• **DATASET CONTENT**
^^^^^^^^

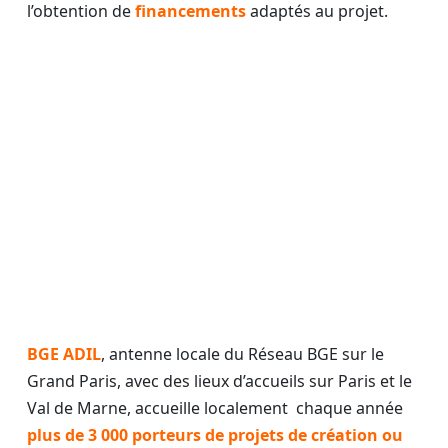
l’obtention de
financements
adaptés au projet.
BGE ADIL
, antenne locale du Réseau BGE sur le
Grand Paris, avec des lieux d’accueils sur Paris et le
Val de Marne, accueille localement chaque année
plus de 3 000 porteurs de projets de création ou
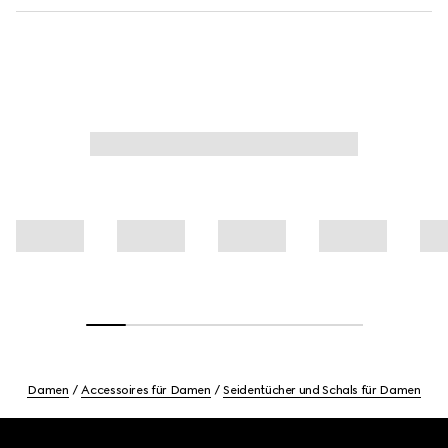
Damen
Accessoires für Damen
Seidentücher und Schals für Damen
Footer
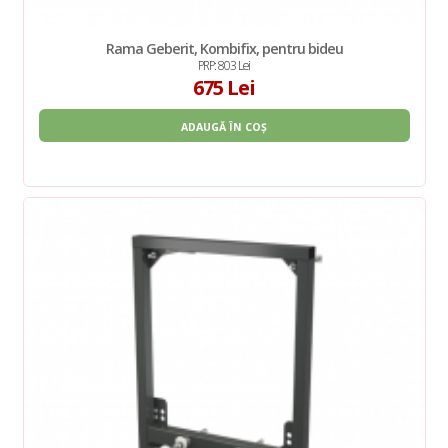
Rama Geberit, Kombifix, pentru bideu
PRP: 803 Lei
675 Lei
ADAUGĂ ÎN COȘ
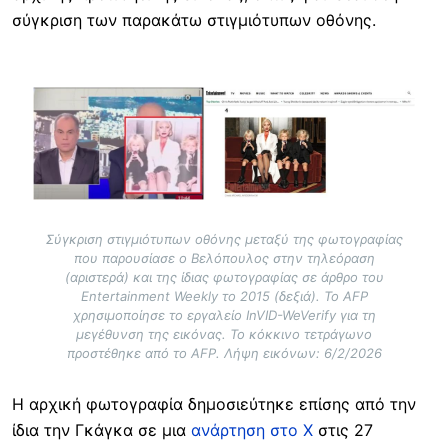
σύγκριση των παρακάτω στιγμιότυπων οθόνης.
Image
Σύγκριση στιγμιότυπων οθόνης μεταξύ της φωτογραφίας
που παρουσίασε ο Βελόπουλος στην τηλεόραση
(αριστερά) και της ίδιας φωτογραφίας σε άρθρο του
Entertainment Weekly το 2015 (δεξιά). Το AFP
χρησιμοποίησε το εργαλείο InVID-WeVerify για τη
μεγέθυνση της εικόνας. Το κόκκινο τετράγωνο
προστέθηκε από το AFP. Λήψη εικόνων: 6/2/2026
Η αρχική φωτογραφία δημοσιεύτηκε επίσης από την
ίδια την Γκάγκα σε μια
ανάρτηση στο X
στις 27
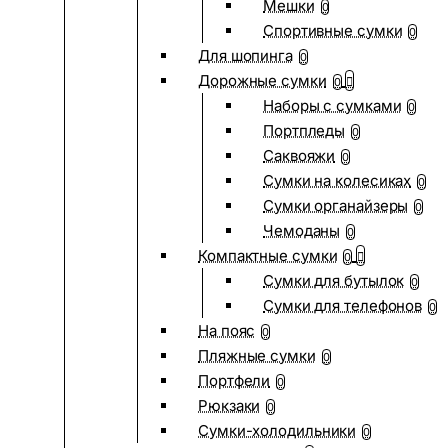
Мешки
0
Спортивные сумки
0
Для шопинга
0
Дорожные сумки
0
Наборы с сумками
0
Портпледы
0
Саквояжи
0
Сумки на колесиках
0
Сумки органайзеры
0
Чемоданы
0
Компактные сумки
0
Сумки для бутылок
0
Сумки для телефонов
0
На пояс
0
Пляжные сумки
0
Портфели
0
Рюкзаки
0
Сумки-холодильники
0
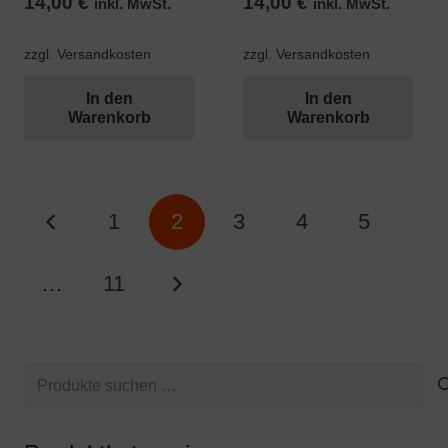
14,00
€
14,00
€
inkl. MwSt.
inkl. MwSt.
zzgl. Versandkosten
zzgl. Versandkosten
In den
In den
Warenkorb
Warenkorb
Seitennummerierung
1
2
3
4
5
der
Beiträge
…
11
Suchen
nach:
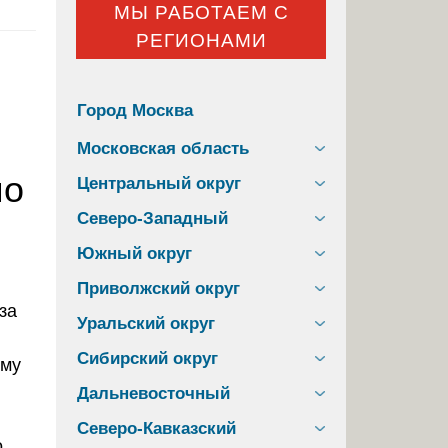
МЫ РАБОТАЕМ С
РЕГИОНАМИ
Город Москва
Московская область
по
Центральный округ
Северо-Западный
Южный округ
Приволжский округ
Уральский округ
Сибирский округ
Дальневосточный
Северо-Кавказский
о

^^^^^^^^

• **TO DO**
Look through the lines above and collect those with the word "οθόνης".

• **YOUR RESPONSE**
σύγκριση των παρακάτω στιγμιότυπων οθόνης.
Σύγκριση στιγμιότυπων οθόνης μεταξύ της φωτογραφίας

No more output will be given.